Exercise data =>
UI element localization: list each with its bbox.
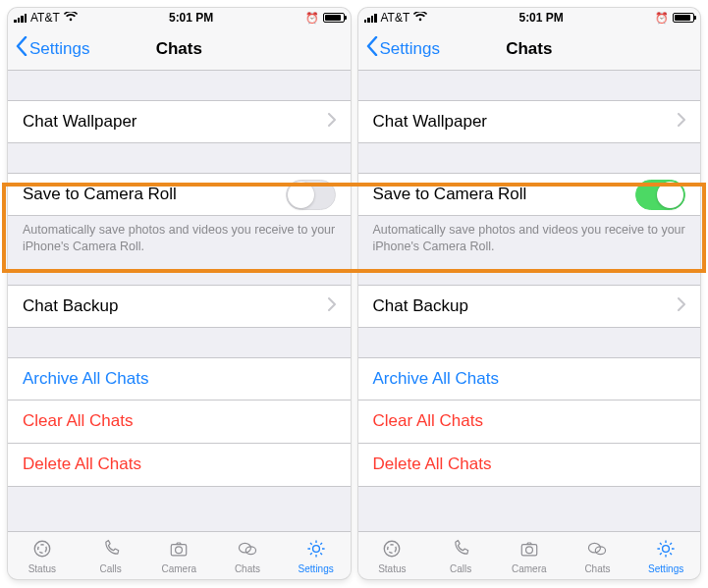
chat-backup-row[interactable]: Chat Backup — [8, 285, 351, 328]
nav-bar: Settings Chats — [358, 27, 701, 71]
tab-label: Chats — [584, 563, 610, 574]
cell-label: Clear All Chats — [373, 411, 686, 431]
status-icon — [29, 537, 55, 562]
tab-label: Calls — [99, 563, 121, 574]
status-bar: AT&T 5:01 PM ⏰ — [8, 8, 351, 27]
cell-label: Clear All Chats — [23, 411, 336, 431]
svg-point-10 — [525, 547, 532, 554]
settings-list: Chat Wallpaper Save to Camera Roll Autom… — [358, 71, 701, 531]
svg-point-11 — [589, 543, 601, 552]
chevron-left-icon — [366, 36, 378, 61]
tab-chats[interactable]: Chats — [564, 532, 632, 579]
chevron-right-icon — [328, 112, 336, 132]
chat-wallpaper-row[interactable]: Chat Wallpaper — [358, 100, 701, 143]
phone-left: AT&T 5:01 PM ⏰ Settings Chats — [8, 8, 351, 579]
side-by-side-screenshots: AT&T 5:01 PM ⏰ Settings Chats — [0, 0, 708, 587]
cell-label: Save to Camera Roll — [373, 185, 636, 204]
save-camera-roll-footer: Automatically save photos and videos you… — [358, 216, 701, 255]
status-bar-left: AT&T — [14, 11, 78, 25]
tab-status[interactable]: Status — [8, 532, 77, 579]
phone-icon — [98, 537, 124, 562]
chat-wallpaper-row[interactable]: Chat Wallpaper — [8, 100, 351, 143]
tab-settings[interactable]: Settings — [631, 532, 700, 579]
chevron-right-icon — [678, 296, 685, 316]
cell-label: Delete All Chats — [23, 454, 336, 474]
tab-label: Status — [28, 563, 56, 574]
tab-label: Camera — [161, 563, 196, 574]
svg-point-3 — [176, 547, 183, 554]
cell-signal-icon — [14, 13, 27, 23]
back-label: Settings — [29, 39, 89, 59]
svg-point-7 — [385, 541, 400, 556]
status-bar-right: ⏰ — [655, 12, 694, 25]
page-title: Chats — [156, 39, 202, 59]
carrier-label: AT&T — [30, 11, 60, 25]
nav-bar: Settings Chats — [8, 27, 351, 71]
tab-bar: Status Calls Camera Chats Settings — [8, 531, 351, 579]
chat-backup-row[interactable]: Chat Backup — [358, 285, 701, 328]
chats-icon — [584, 537, 610, 562]
cell-label: Save to Camera Roll — [23, 185, 286, 204]
tab-label: Settings — [648, 563, 683, 574]
battery-icon — [673, 13, 694, 23]
tab-bar: Status Calls Camera Chats Settings — [358, 531, 701, 579]
back-button[interactable]: Settings — [366, 36, 440, 61]
delete-all-chats-button[interactable]: Delete All Chats — [8, 444, 351, 487]
archive-all-chats-button[interactable]: Archive All Chats — [358, 357, 701, 401]
svg-point-13 — [663, 546, 670, 553]
back-button[interactable]: Settings — [16, 36, 89, 61]
tab-settings[interactable]: Settings — [282, 532, 351, 579]
camera-icon — [517, 537, 542, 562]
svg-point-8 — [388, 545, 397, 554]
tab-label: Chats — [235, 563, 260, 574]
wifi-icon — [413, 11, 427, 25]
svg-point-1 — [38, 545, 47, 554]
status-icon — [379, 537, 405, 562]
tab-calls[interactable]: Calls — [426, 532, 495, 579]
phone-icon — [448, 537, 473, 562]
battery-icon — [323, 13, 345, 23]
clock-label: 5:01 PM — [427, 11, 655, 25]
svg-point-4 — [239, 543, 250, 552]
page-title: Chats — [506, 39, 552, 59]
tab-camera[interactable]: Camera — [495, 532, 564, 579]
tab-calls[interactable]: Calls — [77, 532, 145, 579]
clear-all-chats-button[interactable]: Clear All Chats — [8, 401, 351, 444]
tab-camera[interactable]: Camera — [144, 532, 213, 579]
chevron-right-icon — [328, 296, 336, 316]
cell-label: Delete All Chats — [373, 454, 686, 474]
status-bar: AT&T 5:01 PM ⏰ — [358, 8, 701, 27]
save-camera-roll-footer: Automatically save photos and videos you… — [8, 216, 351, 255]
save-camera-roll-toggle[interactable] — [635, 180, 685, 210]
alarm-icon: ⏰ — [655, 12, 669, 25]
chats-icon — [235, 537, 260, 562]
clock-label: 5:01 PM — [78, 11, 305, 25]
tab-label: Calls — [450, 563, 471, 574]
cell-label: Chat Wallpaper — [23, 112, 328, 132]
wifi-icon — [64, 11, 78, 25]
delete-all-chats-button[interactable]: Delete All Chats — [358, 444, 701, 487]
chevron-left-icon — [16, 36, 27, 61]
svg-point-6 — [312, 546, 319, 553]
archive-all-chats-button[interactable]: Archive All Chats — [8, 357, 351, 401]
save-camera-roll-row: Save to Camera Roll — [8, 173, 351, 216]
save-camera-roll-row: Save to Camera Roll — [358, 173, 701, 216]
gear-icon — [303, 537, 329, 562]
cell-label: Chat Wallpaper — [373, 112, 679, 132]
settings-list: Chat Wallpaper Save to Camera Roll Autom… — [8, 71, 351, 531]
tab-status[interactable]: Status — [358, 532, 427, 579]
tab-chats[interactable]: Chats — [213, 532, 282, 579]
clear-all-chats-button[interactable]: Clear All Chats — [358, 401, 701, 444]
cell-label: Archive All Chats — [23, 369, 336, 389]
carrier-label: AT&T — [381, 11, 410, 25]
chevron-right-icon — [678, 112, 685, 132]
status-bar-right: ⏰ — [305, 12, 345, 25]
tab-label: Status — [378, 563, 406, 574]
cell-signal-icon — [364, 13, 377, 23]
tab-label: Settings — [299, 563, 334, 574]
cell-label: Chat Backup — [373, 296, 679, 316]
save-camera-roll-toggle[interactable] — [286, 180, 336, 210]
phone-right: AT&T 5:01 PM ⏰ Settings Chats — [358, 8, 701, 579]
gear-icon — [653, 537, 679, 562]
alarm-icon: ⏰ — [305, 12, 319, 25]
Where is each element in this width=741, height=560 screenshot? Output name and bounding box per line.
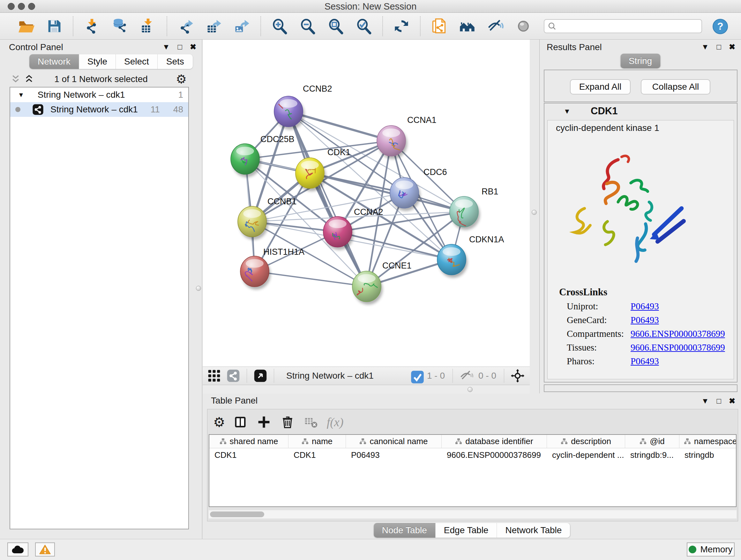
panel-close-icon[interactable]: ✖ [190,43,196,51]
grid-view-icon[interactable] [207,369,221,383]
network-node-CCNB2[interactable]: CCNB2 [274,84,332,130]
function-icon[interactable]: f(x) [327,415,344,429]
network-canvas[interactable]: CCNB2CCNA1CDC25BCDK1CDC6RB1CCNB1CCNA2CDK… [203,40,530,367]
results-close-icon[interactable]: ✖ [729,43,735,51]
configure-icon[interactable]: ⚙ [213,415,225,430]
zoom-selected-icon[interactable] [355,17,373,35]
panel-collapse-icon[interactable]: ▼ [162,43,170,51]
crosslink-link[interactable]: 9606.ENSP00000378699 [630,328,725,339]
panel-float-icon[interactable]: □ [178,43,182,51]
network-node-CCNB1[interactable]: CCNB1 [238,197,297,240]
tab-network[interactable]: Network [29,54,79,69]
show-graphics-icon[interactable] [515,17,532,35]
toolbar-separator [73,16,73,36]
tab-string[interactable]: String [620,54,660,68]
network-node-CCNE1[interactable]: CCNE1 [352,261,412,305]
table-float-icon[interactable]: □ [717,396,721,406]
gene-collapse-caret-icon[interactable]: ▼ [563,107,570,116]
hidden-eye-icon[interactable] [459,369,473,383]
svg-text:RB1: RB1 [482,187,498,196]
help-button[interactable]: ? [712,18,728,35]
network-options-gear-icon[interactable]: ⚙ [176,72,187,86]
network-node-CDC25B[interactable]: CDC25B [231,134,294,177]
delete-table-icon[interactable] [303,414,319,430]
export-table-icon[interactable] [205,17,222,35]
results-panel-title: Results Panel [547,42,602,52]
collapsed-section-stub[interactable] [544,384,738,392]
node-table[interactable]: shared namenamecanonical namedatabase id… [209,434,737,507]
search-box[interactable] [544,19,702,33]
table-horizontal-scrollbar[interactable] [209,510,737,518]
add-icon[interactable] [256,414,272,430]
collection-name: String Network – cdk1 [38,90,125,100]
column-header-description[interactable]: description [547,435,625,448]
string-import-icon[interactable] [430,17,448,35]
column-header-@id[interactable]: @id [625,435,679,448]
column-header-name[interactable]: name [288,435,346,448]
crosslink-link[interactable]: P06493 [630,301,659,312]
selected-nodes-edges-count: 1 - 0 [427,371,445,381]
import-network-icon[interactable] [83,17,100,35]
bottom-splitter-handle[interactable] [468,387,473,392]
expand-all-button[interactable]: Expand All [570,79,630,95]
column-header-canonical-name[interactable]: canonical name [346,435,442,448]
zoom-out-icon[interactable] [299,17,316,35]
network-node-HIST1H1A[interactable]: HIST1H1A [240,247,305,290]
tree-expand-caret-icon[interactable]: ▼ [18,91,24,99]
refresh-network-icon[interactable] [393,17,410,35]
tab-node-table[interactable]: Node Table [374,523,435,538]
crosslink-link[interactable]: P06493 [630,356,659,367]
tab-sets[interactable]: Sets [158,54,193,69]
delete-icon[interactable] [280,414,295,430]
tab-network-table[interactable]: Network Table [497,523,570,538]
zoom-fit-icon[interactable] [327,17,344,35]
crosslink-link[interactable]: 9606.ENSP00000378699 [630,342,725,353]
selected-checkbox-icon[interactable] [410,370,422,381]
birdseye-view-icon[interactable] [253,369,267,383]
svg-text:CDC6: CDC6 [423,167,447,177]
network-collection-row[interactable]: ▼ String Network – cdk1 1 [10,87,188,102]
column-header-namespace[interactable]: namespace [679,435,737,448]
right-splitter-handle[interactable] [532,210,537,215]
cloud-button[interactable] [7,543,28,557]
search-input[interactable] [556,20,698,32]
share-view-icon[interactable] [226,369,240,383]
network-node-CDKN1A[interactable]: CDKN1A [437,235,504,278]
table-collapse-icon[interactable]: ▼ [701,396,709,406]
table-row[interactable]: CDK1CDK1P064939606.ENSP00000378699cyclin… [209,448,736,462]
import-database-icon[interactable] [111,17,129,35]
crosslink-link[interactable]: P06493 [630,315,659,325]
results-float-icon[interactable]: □ [717,43,721,51]
warnings-button[interactable] [35,543,55,557]
tab-style[interactable]: Style [79,54,116,69]
scrollbar-thumb[interactable] [210,511,264,517]
open-session-icon[interactable] [17,17,35,35]
table-close-icon[interactable]: ✖ [729,396,735,406]
left-splitter-handle[interactable] [196,286,201,291]
home-icon[interactable] [459,17,476,35]
control-panel-title: Control Panel [9,42,63,52]
pan-tool-icon[interactable] [511,369,525,383]
expand-collapse-box: Expand All Collapse All [544,70,738,102]
table-panel: Table Panel ▼ □ ✖ ⚙f(x) shared namenamec… [203,394,741,539]
crosslink-label: GeneCard: [567,315,630,325]
network-node-RB1[interactable]: RB1 [450,187,498,230]
collapse-all-button[interactable]: Collapse All [641,79,711,95]
gene-header[interactable]: ▼ CDK1 [544,104,737,119]
hide-selected-icon[interactable] [487,17,504,35]
export-image-icon[interactable] [233,17,251,35]
save-session-icon[interactable] [46,17,63,35]
network-row[interactable]: String Network – cdk1 11 48 [10,102,188,117]
results-collapse-icon[interactable]: ▼ [701,43,709,51]
tab-edge-table[interactable]: Edge Table [435,523,497,538]
network-node-CCNA1[interactable]: CCNA1 [377,115,436,159]
memory-button[interactable]: Memory [687,543,735,557]
zoom-in-icon[interactable] [271,17,288,35]
column-header-shared-name[interactable]: shared name [209,435,288,448]
horizontal-splitter[interactable] [203,385,530,394]
tab-select[interactable]: Select [116,54,158,69]
import-table-icon[interactable] [139,17,157,35]
columns-icon[interactable] [232,414,248,430]
export-network-icon[interactable] [177,17,194,35]
column-header-database-identifier[interactable]: database identifier [442,435,547,448]
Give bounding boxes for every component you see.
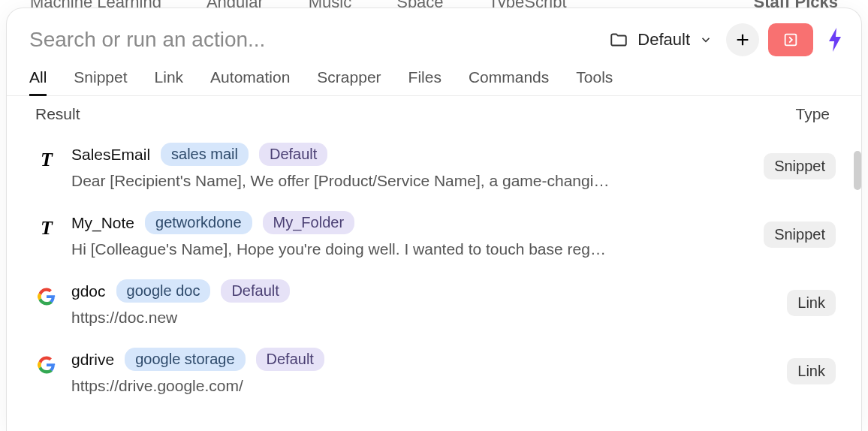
result-folder-tag: My_Folder (263, 211, 354, 234)
tabs: All Snippet Link Automation Scrapper Fil… (7, 64, 861, 96)
result-row[interactable]: gdoc google doc Default https://doc.new … (29, 269, 848, 337)
result-tag: google doc (116, 279, 211, 303)
result-body: My_Note getworkdone My_Folder Hi [Collea… (71, 211, 750, 258)
result-description: Dear [Recipient's Name], We offer [Produ… (71, 172, 612, 190)
tab-tools[interactable]: Tools (576, 68, 613, 95)
type-badge: Link (787, 290, 836, 316)
result-folder-tag: Default (256, 348, 324, 371)
svg-rect-2 (785, 35, 797, 46)
result-description: https://doc.new (71, 309, 612, 327)
command-palette-modal: Default (6, 8, 862, 431)
result-folder-tag: Default (259, 143, 327, 166)
result-body: gdrive google storage Default https://dr… (71, 348, 773, 395)
tab-files[interactable]: Files (408, 68, 442, 95)
header: Default (7, 8, 861, 64)
tab-all[interactable]: All (29, 68, 47, 96)
result-description: Hi [Colleague's Name], Hope you're doing… (71, 240, 612, 258)
scrollbar-thumb[interactable] (854, 151, 861, 190)
type-badge: Link (787, 358, 836, 384)
result-title: My_Note (71, 214, 134, 232)
result-tag: google storage (125, 348, 245, 371)
result-body: SalesEmail sales mail Default Dear [Reci… (71, 143, 750, 190)
folder-icon (609, 30, 628, 50)
column-type: Type (795, 105, 830, 123)
tab-automation[interactable]: Automation (210, 68, 290, 95)
result-body: gdoc google doc Default https://doc.new (71, 279, 773, 327)
result-title: gdoc (71, 282, 106, 300)
result-tag: getworkdone (145, 211, 252, 234)
tab-scrapper[interactable]: Scrapper (317, 68, 381, 95)
app-logo (825, 27, 845, 53)
svg-marker-3 (829, 28, 841, 52)
export-icon (782, 32, 799, 48)
text-icon: T (35, 149, 58, 171)
google-icon (35, 285, 58, 308)
result-title: gdrive (71, 351, 114, 369)
logo-icon (826, 28, 844, 52)
result-row[interactable]: T My_Note getworkdone My_Folder Hi [Coll… (29, 200, 848, 269)
folder-selected-label: Default (637, 30, 690, 50)
text-icon: T (35, 217, 58, 240)
tab-commands[interactable]: Commands (469, 68, 549, 95)
tab-link[interactable]: Link (155, 68, 184, 95)
result-row[interactable]: T SalesEmail sales mail Default Dear [Re… (29, 132, 848, 200)
result-description: https://drive.google.com/ (71, 377, 612, 395)
result-folder-tag: Default (221, 279, 289, 303)
result-title: SalesEmail (71, 146, 150, 164)
column-headers: Result Type (7, 96, 861, 129)
type-badge: Snippet (764, 222, 836, 248)
type-badge: Snippet (764, 153, 836, 179)
folder-select[interactable]: Default (604, 27, 717, 53)
column-result: Result (35, 105, 80, 123)
export-button[interactable] (768, 23, 813, 56)
result-tag: sales mail (161, 143, 249, 166)
results-list[interactable]: T SalesEmail sales mail Default Dear [Re… (7, 129, 861, 431)
google-icon (35, 354, 58, 376)
result-row[interactable]: gdrive google storage Default https://dr… (29, 337, 848, 405)
search-input[interactable] (29, 28, 595, 52)
chevron-down-icon (699, 33, 713, 47)
tab-snippet[interactable]: Snippet (74, 68, 127, 95)
add-button[interactable] (726, 23, 759, 56)
plus-icon (734, 32, 751, 48)
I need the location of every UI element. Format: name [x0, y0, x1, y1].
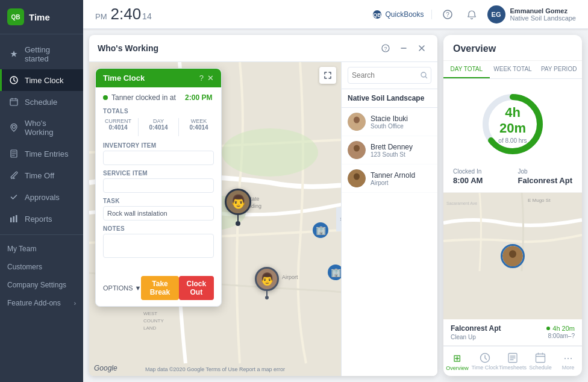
nav-item-schedule[interactable]: Schedule [527, 350, 554, 374]
sidebar-item-time-clock[interactable]: Time Clock [0, 69, 83, 91]
minimize-action[interactable] [396, 41, 411, 55]
sidebar-item-label: Who's Working [25, 119, 76, 137]
timeclock-nav-label: Time Clock [472, 365, 499, 371]
schedule-nav-label: Schedule [529, 365, 552, 371]
minimize-icon [399, 44, 408, 52]
nav-item-overview[interactable]: ⊞ Overview [443, 350, 471, 374]
svg-point-32 [421, 72, 426, 77]
stacie-avatar-img [348, 113, 366, 131]
sidebar-item-getting-started[interactable]: Getting started [0, 39, 83, 69]
sidebar-item-reports[interactable]: Reports [0, 208, 83, 230]
sidebar-item-whos-working[interactable]: Who's Working [0, 113, 83, 143]
overview-nav-label: Overview [446, 365, 469, 371]
employees-search-input[interactable] [348, 67, 431, 84]
question-icon: ? [381, 44, 390, 52]
employee-item-tanner[interactable]: Tanner Arnold Airport [342, 164, 437, 193]
sidebar-item-time-entries[interactable]: Time Entries [0, 143, 83, 164]
chart-text: 4h 20m of 8.00 hrs [496, 105, 530, 144]
tab-day-total[interactable]: DAY TOTAL [443, 61, 490, 78]
reports-icon [9, 214, 19, 224]
svg-point-48 [509, 250, 516, 258]
quickbooks-link[interactable]: QB QuickBooks [372, 10, 432, 19]
take-break-button[interactable]: Take Break [141, 276, 178, 300]
bell-icon [467, 10, 477, 19]
tab-week-total[interactable]: WEEK TOTAL [490, 61, 536, 78]
sidebar-item-schedule[interactable]: Schedule [0, 91, 83, 113]
task-label: TASK [103, 198, 214, 204]
sidebar-item-customers[interactable]: Customers [0, 258, 83, 276]
notifications-button[interactable] [463, 6, 480, 23]
feature-addons-label: Feature Add-ons [7, 299, 61, 307]
svg-rect-6 [10, 218, 12, 222]
person-pin-tanner[interactable]: 👨 [225, 189, 251, 226]
options-button[interactable]: OPTIONS ▼ [103, 284, 141, 292]
notes-field: NOTES [103, 225, 214, 260]
svg-point-40 [354, 174, 360, 180]
help-button[interactable]: ? [439, 6, 456, 23]
map-pin-2[interactable]: 🏢 [312, 222, 329, 241]
map-pin-3[interactable]: 🏢 [327, 264, 341, 283]
service-input[interactable] [103, 178, 214, 193]
app-logo-icon: QB [7, 8, 24, 25]
tab-pay-period[interactable]: PAY PERIOD [536, 61, 582, 78]
status-dot [103, 95, 108, 100]
employee-item-stacie[interactable]: Stacie Ibuki South Office [342, 108, 437, 136]
timeclock-totals-label: TOTALS [103, 108, 214, 114]
close-action[interactable] [414, 41, 429, 55]
topbar-right: QB QuickBooks ? EG Emmanuel Gomez Native… [372, 5, 577, 23]
expand-map-button[interactable] [319, 67, 336, 84]
service-field: SERVICE ITEM [103, 170, 214, 193]
clock-out-button[interactable]: Clock Out [179, 276, 214, 300]
sidebar-item-approvals[interactable]: Approvals [0, 186, 83, 208]
employee-info-brett: Brett Denney 123 South St [371, 143, 431, 158]
timeclock-status-time: 2:00 PM [185, 93, 212, 102]
help-action[interactable]: ? [378, 41, 393, 55]
sidebar-item-my-team[interactable]: My Team [0, 240, 83, 258]
svg-text:Sacarament Ave: Sacarament Ave [446, 201, 477, 205]
task-field: TASK Rock wall instalation [103, 198, 214, 221]
week-label: WEEK [184, 118, 214, 124]
sidebar-item-company-settings[interactable]: Company Settings [0, 276, 83, 294]
chart-circle: 4h 20m of 8.00 hrs [480, 91, 546, 157]
nav-item-more[interactable]: ··· More [554, 350, 582, 374]
nav-item-timesheets[interactable]: Timesheets [499, 350, 527, 374]
nav-item-timeclock[interactable]: Time Clock [471, 350, 499, 374]
map-view: Hills ridge Ohio State tiol Building Air… [89, 62, 341, 376]
current-time: PM 2:40 14 [95, 5, 152, 23]
timeclock-day: DAY 0:4014 [143, 118, 174, 136]
svg-text:E Mugo St: E Mugo St [528, 198, 551, 203]
chevron-right-icon: › [74, 300, 76, 307]
time-seconds: 14 [142, 11, 152, 21]
overview-person-face [502, 246, 523, 266]
location-hours: 8:00am–? [548, 333, 575, 340]
current-label: CURRENT [103, 118, 133, 124]
more-nav-icon: ··· [564, 352, 573, 363]
sidebar-item-time-off[interactable]: Time Off [0, 164, 83, 186]
user-menu[interactable]: EG Emmanuel Gomez Native Soil Landscape [487, 5, 576, 23]
timeclock-close-button[interactable]: ✕ [207, 74, 214, 83]
employee-avatar-brett [348, 141, 366, 159]
timeclock-body: Tanner clocked in at 2:00 PM TOTALS CURR… [96, 87, 221, 271]
notes-input[interactable] [103, 234, 214, 258]
plane-icon [9, 171, 19, 180]
sidebar-item-feature-add-ons[interactable]: Feature Add-ons › [0, 294, 83, 312]
employee-item-brett[interactable]: Brett Denney 123 South St [342, 136, 437, 164]
svg-point-49 [507, 258, 519, 268]
sidebar-item-label: Reports [25, 214, 52, 224]
employee-name-stacie: Stacie Ibuki [371, 114, 431, 123]
collapse-panel-button[interactable]: › [336, 207, 341, 231]
job-label: Job [518, 168, 572, 175]
clocked-in-label: Clocked In [453, 168, 483, 175]
person-pin-airport[interactable]: 👨 [255, 267, 279, 299]
building-pin-icon-2: 🏢 [312, 222, 329, 239]
whos-working-title: Who's Working [98, 43, 158, 53]
overview-clocked-in: Clocked In 8:00 AM [453, 168, 483, 185]
chart-time: 4h 20m [496, 105, 530, 136]
task-value[interactable]: Rock wall instalation [103, 206, 214, 221]
google-text: Google [94, 364, 117, 372]
svg-rect-52 [536, 354, 545, 363]
inventory-input[interactable] [103, 151, 214, 165]
clock-icon [9, 75, 19, 85]
overview-map: E Mugo St Sacarament Ave [443, 193, 582, 319]
timeclock-help-button[interactable]: ? [199, 74, 204, 83]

Activity =>
From the listing above, count every line where the word "Automatically" occurs; the answer is that number and nothing else.

Result for this exercise =>
2